• [Exercise details] Take every line from the data that has the word "Immunization" in it.

[Saved entries]
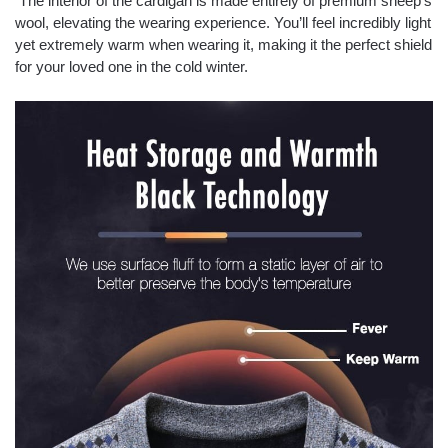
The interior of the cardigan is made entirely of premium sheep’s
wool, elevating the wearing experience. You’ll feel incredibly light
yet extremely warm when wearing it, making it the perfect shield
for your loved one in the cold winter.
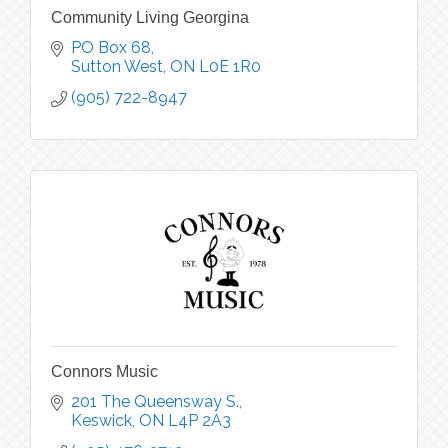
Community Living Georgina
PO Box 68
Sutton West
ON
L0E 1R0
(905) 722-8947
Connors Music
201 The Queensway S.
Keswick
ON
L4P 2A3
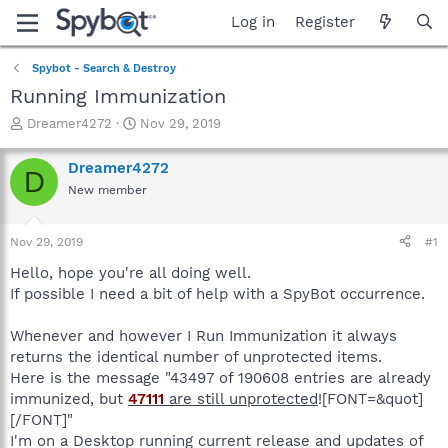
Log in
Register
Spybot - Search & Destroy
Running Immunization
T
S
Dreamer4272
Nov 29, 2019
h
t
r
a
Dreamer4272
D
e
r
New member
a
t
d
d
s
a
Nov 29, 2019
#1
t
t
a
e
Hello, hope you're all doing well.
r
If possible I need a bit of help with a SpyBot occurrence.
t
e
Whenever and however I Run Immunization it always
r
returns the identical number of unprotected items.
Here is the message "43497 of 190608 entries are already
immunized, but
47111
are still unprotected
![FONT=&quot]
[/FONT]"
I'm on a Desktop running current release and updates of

• [Solution to this exercise]
Running Immunization
Whenever and however I Run Immunization it always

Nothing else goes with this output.